Year : 2002 | Volume
: 8 | Issue : 1 | Page : 17--21
Predictive factors for failure of endoscopic management therapy in peptic ulcer bleeding
Radhakrishnan Siva, Ghazi Al Zubaidi, Al Kashoob Masoud, Mohan Nihar
Department of Medicine, Royal Hospital, Muscat, Oman
Senior Consultant Gastroentrologist, Royal Hospital, P. O. Box 1331, CPO Seeb-111, Muscat
Background: After endoscopic therapy for peptic ulcer bleeding, rebleeding occurs in up to 20% of patients.

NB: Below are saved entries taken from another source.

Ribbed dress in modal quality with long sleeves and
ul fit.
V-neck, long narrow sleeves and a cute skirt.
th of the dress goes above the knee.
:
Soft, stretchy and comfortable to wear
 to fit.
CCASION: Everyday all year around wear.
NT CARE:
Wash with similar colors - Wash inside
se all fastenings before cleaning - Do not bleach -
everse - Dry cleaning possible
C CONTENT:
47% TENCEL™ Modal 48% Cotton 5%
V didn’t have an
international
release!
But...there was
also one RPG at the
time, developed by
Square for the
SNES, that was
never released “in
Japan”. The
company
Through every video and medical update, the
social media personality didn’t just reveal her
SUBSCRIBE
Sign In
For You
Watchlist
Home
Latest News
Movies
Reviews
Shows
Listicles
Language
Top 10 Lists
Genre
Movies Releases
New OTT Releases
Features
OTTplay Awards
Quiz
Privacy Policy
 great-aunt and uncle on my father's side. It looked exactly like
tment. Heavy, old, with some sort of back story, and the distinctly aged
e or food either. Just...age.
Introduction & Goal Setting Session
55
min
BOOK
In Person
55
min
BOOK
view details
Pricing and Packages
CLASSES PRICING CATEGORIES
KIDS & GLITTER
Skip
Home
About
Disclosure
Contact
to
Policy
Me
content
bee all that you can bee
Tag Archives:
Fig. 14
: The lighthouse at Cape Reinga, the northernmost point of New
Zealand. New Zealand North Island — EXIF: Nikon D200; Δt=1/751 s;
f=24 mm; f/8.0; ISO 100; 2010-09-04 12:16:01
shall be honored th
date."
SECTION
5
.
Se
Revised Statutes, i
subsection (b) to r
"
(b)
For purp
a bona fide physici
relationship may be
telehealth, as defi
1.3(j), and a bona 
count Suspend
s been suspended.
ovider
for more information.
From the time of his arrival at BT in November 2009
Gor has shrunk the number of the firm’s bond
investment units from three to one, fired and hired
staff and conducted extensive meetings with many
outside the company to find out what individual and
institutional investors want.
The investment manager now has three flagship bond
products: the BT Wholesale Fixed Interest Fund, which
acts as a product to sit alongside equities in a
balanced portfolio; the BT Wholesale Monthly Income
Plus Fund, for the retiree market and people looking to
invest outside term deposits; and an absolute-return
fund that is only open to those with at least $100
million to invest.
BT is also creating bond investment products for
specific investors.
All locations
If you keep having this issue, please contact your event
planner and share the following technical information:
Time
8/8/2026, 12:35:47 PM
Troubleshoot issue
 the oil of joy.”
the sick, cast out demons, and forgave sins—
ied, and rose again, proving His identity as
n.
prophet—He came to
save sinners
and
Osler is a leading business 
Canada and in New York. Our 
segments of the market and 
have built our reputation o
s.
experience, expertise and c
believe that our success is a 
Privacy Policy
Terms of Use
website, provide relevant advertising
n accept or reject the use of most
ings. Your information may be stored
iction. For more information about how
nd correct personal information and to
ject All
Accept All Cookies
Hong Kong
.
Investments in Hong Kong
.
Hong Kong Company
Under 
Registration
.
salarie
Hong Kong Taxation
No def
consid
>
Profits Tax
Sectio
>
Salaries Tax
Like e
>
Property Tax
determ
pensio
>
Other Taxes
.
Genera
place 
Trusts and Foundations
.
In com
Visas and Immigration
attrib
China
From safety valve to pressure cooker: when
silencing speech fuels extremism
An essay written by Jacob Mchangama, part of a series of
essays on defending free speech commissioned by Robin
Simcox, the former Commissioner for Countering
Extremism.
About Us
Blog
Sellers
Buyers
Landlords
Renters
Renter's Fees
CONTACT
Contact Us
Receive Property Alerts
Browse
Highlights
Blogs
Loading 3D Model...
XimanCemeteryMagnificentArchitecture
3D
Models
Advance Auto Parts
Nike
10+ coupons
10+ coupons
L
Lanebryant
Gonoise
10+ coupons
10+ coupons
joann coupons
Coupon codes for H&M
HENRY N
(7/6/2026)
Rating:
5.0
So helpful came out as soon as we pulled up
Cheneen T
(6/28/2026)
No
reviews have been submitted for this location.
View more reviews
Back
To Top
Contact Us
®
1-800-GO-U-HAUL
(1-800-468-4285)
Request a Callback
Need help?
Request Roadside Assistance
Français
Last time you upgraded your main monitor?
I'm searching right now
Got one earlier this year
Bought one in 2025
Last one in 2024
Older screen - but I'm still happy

Objective: The aim of this retrospective analysis was to identify the factors responsible for failure to achieve hemostasis or rebleeding after endoscopic therapy. Methods: Seventy six patients who bled from peptic ulcers and received endoscopic therapy were identified in a retrospective analysis of six years, from 1993 to 1998, in a tertiary care hospital in Muscat, Oman. All patients were endoscoped within 24 hours and received endoscopic treatment, either injection of 1/10,000 adrenaline alone or both injection and thermocoagulation. We looked at the following factors, which could have influenced the outcome of endoscopic therapy. The clinical and endoscopic parameters used to assess the outcome of endoscopic therapy were: age, sex, blood pressure and hemoglobin on admission, number of units of blood transfused , use of NSAID, comorbid conditions, ulcer site, ulcer size. Forrest grade, injection alone and injection plus thermocoagulation. Results: Endoscopic therapy failed in 16 patients (21%). Twelve patients received a second endoscopic treatment , but 13 patients eventually required surgery. Six patients died as a result of bleeding (mortality 8%). Among the parameters, hemoglobin on admission, more than six units of blood transfusion, shock, co-morbid diseases, ulcer site and size and Forrest grade la predicted the possibility of failure of endoscopic therapy. Conclusion: In patients presenting with peptic ulcer bleeding, hemoglobin less than 10 grams, more than six units of blood transfusion, shock on admission, co-morbid disease, posterior wall duodenal ulcer, large ulcer size of > I cm size and Forrest la predicted failure of endoscopic therapy.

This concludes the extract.